# Problem details
Beneath this task are records; print exactly the stretch of them from the line with "trusted journalism, vital" through the line with "of a global health research agenda. Our", both ends included.

═══ Entries shown ═══

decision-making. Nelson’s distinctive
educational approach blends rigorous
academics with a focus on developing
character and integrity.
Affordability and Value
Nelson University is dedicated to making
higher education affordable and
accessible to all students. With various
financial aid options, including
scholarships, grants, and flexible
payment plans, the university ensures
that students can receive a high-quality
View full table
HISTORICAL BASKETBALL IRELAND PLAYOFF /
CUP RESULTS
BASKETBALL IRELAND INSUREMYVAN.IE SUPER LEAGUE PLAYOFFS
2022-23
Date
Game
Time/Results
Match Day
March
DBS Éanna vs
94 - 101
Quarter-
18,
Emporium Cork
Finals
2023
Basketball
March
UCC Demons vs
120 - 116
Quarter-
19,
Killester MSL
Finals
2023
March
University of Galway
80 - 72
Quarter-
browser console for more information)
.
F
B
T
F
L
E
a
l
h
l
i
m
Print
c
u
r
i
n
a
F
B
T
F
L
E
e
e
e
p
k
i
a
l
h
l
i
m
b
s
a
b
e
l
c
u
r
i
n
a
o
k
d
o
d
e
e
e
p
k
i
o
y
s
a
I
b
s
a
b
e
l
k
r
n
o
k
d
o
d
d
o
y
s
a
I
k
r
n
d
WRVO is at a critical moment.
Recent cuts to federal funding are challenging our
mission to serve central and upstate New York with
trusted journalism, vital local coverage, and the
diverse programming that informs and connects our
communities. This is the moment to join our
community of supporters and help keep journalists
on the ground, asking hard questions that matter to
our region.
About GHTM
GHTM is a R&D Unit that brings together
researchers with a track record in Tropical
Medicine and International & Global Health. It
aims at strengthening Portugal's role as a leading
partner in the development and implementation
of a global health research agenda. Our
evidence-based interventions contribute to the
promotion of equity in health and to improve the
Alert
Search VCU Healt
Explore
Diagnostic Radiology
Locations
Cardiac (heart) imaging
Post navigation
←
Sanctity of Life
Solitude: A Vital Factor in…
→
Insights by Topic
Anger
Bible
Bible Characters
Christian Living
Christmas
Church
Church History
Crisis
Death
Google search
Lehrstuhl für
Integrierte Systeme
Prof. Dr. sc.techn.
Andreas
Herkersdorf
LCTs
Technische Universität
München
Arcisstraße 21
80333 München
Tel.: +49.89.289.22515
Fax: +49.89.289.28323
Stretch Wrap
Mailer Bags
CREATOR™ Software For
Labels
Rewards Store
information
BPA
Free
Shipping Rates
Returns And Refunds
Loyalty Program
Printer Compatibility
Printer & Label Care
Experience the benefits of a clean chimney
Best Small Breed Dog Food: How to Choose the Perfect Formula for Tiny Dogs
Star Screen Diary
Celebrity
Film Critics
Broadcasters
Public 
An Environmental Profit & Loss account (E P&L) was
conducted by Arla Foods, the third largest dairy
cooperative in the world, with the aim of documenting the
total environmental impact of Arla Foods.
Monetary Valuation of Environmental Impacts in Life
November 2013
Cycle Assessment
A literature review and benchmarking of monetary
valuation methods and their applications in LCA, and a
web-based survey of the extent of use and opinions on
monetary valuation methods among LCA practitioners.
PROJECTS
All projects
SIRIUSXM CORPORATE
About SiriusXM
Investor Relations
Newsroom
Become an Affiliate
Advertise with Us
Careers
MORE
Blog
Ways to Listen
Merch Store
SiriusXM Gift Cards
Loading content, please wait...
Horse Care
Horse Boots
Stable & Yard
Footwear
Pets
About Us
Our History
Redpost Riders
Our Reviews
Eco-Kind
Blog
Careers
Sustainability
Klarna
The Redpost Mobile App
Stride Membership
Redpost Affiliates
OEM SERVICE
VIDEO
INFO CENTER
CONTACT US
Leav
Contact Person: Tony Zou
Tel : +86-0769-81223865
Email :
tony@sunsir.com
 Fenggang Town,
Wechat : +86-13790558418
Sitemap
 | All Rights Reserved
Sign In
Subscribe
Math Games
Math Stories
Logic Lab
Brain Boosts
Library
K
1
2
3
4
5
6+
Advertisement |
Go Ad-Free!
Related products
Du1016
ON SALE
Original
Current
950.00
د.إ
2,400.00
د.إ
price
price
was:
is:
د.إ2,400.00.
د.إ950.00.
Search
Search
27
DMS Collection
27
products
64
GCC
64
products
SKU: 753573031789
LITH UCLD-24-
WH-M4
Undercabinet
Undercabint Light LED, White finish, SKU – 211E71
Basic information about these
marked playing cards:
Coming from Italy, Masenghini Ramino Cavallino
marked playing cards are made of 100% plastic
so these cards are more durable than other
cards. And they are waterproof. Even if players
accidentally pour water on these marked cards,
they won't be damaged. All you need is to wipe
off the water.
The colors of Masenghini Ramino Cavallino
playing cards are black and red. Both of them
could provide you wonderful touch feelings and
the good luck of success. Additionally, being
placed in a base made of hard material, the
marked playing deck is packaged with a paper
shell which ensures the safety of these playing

═══

# Response
trusted journalism, vital local coverage, and the
diverse programming that informs and connects our
communities. This is the moment to join our
community of supporters and help keep journalists
on the ground, asking hard questions that matter to
our region.
About GHTM
GHTM is a R&D Unit that brings together
researchers with a track record in Tropical
Medicine and International & Global Health. It
aims at strengthening Portugal's role as a leading
partner in the development and implementation
of a global health research agenda. Our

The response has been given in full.